ENGLISH POTTERY OLD AND NEW


I have been looking at the exhibition catalogue for English Pottery Old and New at the Victoria and Albert Museum (V&A) in 1935. It was intended to illustrate “modern industrial art in its relation to English historical styles”. It displayed a range of pottery, from rough medieval earthenware jugs to modern factory tableware, including 18th century Staffordshire wares, laboratory porcelain, some plain far-eastern pottery of the fourteenth century and examples of modern studio pottery. The idea was to show the thread of simplicity, fitness to purpose and decorative restraint that linked them.

The choice of both the contemporary pottery and the historical styles was clearly inspired by modernist principles.

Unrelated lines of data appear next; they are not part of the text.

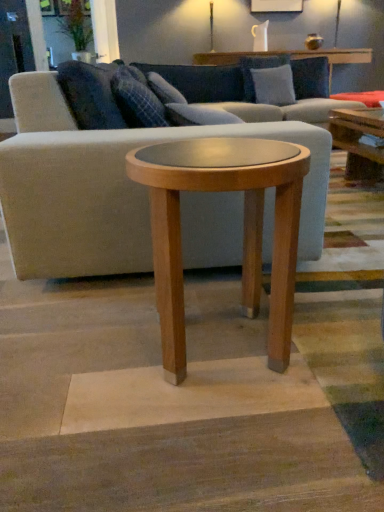 Identify the location of free spot in front of light brown wood side table at center. The image size is (384, 512). (216, 443). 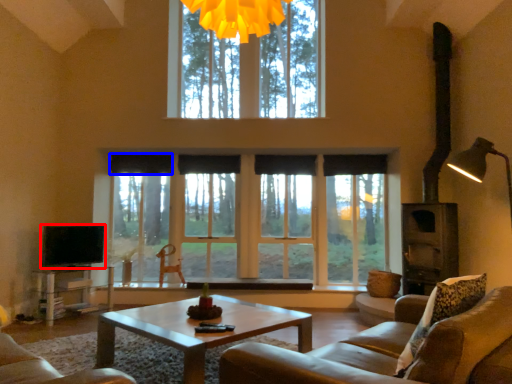 Question: Which object appears farthest to the camera in this image, level (highlighted by a red box) or curtain (highlighted by a blue box)?

Choices:
 (A) level
 (B) curtain

Answer: (B) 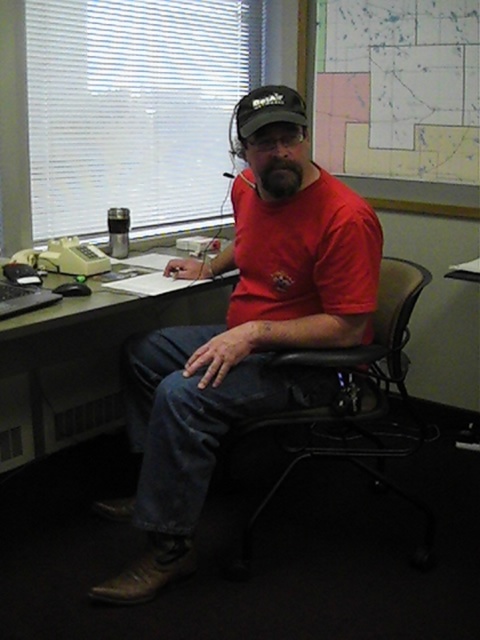 This screenshot has width=480, height=640. What do you see at coordinates (79, 364) in the screenshot? I see `matte black desk at center` at bounding box center [79, 364].

Does matte black desk at center appear on the right side of black plastic chair at center?

Incorrect, matte black desk at center is not on the right side of black plastic chair at center.

Is point (84, 307) behind point (424, 512)?

No, (84, 307) is in front of (424, 512).

The height and width of the screenshot is (640, 480). I want to click on matte black desk at center, so click(79, 364).

Consider the image. Can you confirm if red matte shirt at center is positioned above matte black desk at center?

Yes.

Does red matte shirt at center have a larger size compared to matte black desk at center?

Correct, red matte shirt at center is larger in size than matte black desk at center.

This screenshot has height=640, width=480. What are the coordinates of `red matte shirt at center` in the screenshot? It's located at (x=243, y=330).

Which is below, matte black desk at center or map paper at upper right?

matte black desk at center

Is matte black desk at center to the left of map paper at upper right from the viewer's perspective?

Correct, you'll find matte black desk at center to the left of map paper at upper right.

Measure the distance between matte black desk at center and camera.

A distance of 2.31 meters exists between matte black desk at center and camera.

Identify the location of matte black desk at center. (79, 364).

The editors stated that “English pottery has always been distinguished by the devotion of its makers to utility as the prime reason for the existence of their wares; the virtues of these wares are generally the outcome of intelligent use of their materials with this end in view, rather than a deliberate aim at decorative effect.”

Decoration could not be excluded from the selection because it was so much a part of pottery, but it was downplayed.  The exhibition included modern dinner services with spare patterns by A. E. Gray, Keith Murray and Millicent Taplin, 18th century transfer ware and modern freehand painting by Louise Powell, Dora Billington and Truda Carter. But these had to be seen in the context of the plain surfaces of Keith Murray’s Art Deco designs, white 18th century  tableware and undecorated modern ceramics by Doulton and the Poole Pottery.


The exhibition was organised by the Council for Art and Industry (CAI), the government-sponsored body formed to raise the standards of industrial design. Its directors were Frank Pick, whose influence on the design of the London Underground is well-known, and Eric MacLagan, the director of the V&A.

Their opinion that “Decoration has been most notably successful where the technique proper to clay has been the vehicle for it” was identical to that of the studio potters and it illustrates the artistic context in which studio pottery emerged, with its combination of modernism, historicism and ruralism. The modernist aversion to ornament played powerfully into the studio pottery ideal and explains why the admiration of far-eastern pottery focused on Sung rather than Ming wares. A couple of years after English Pottery Old and New, Dora Billington expressed similar ideas about decoration in The Art of the Potter when she said, “Modern taste has for some years been in revolt against too much ornament, or even any ornament at all. … The average pottery showroom is enough to make any one prefer plain pottery.”


This harmony of views between Billington  and the selectors of the exhibition is not surprising since they were part of the same circle. The selectors included Fred Burridge, principal of the Central School of Arts and Crafts where Billington taught, W. B. Honey, the keeper of ceramics at the V&A, who was well known to her, and W. B. Dalton, a pioneering studio potter and one time principal of Camberwell School of Art.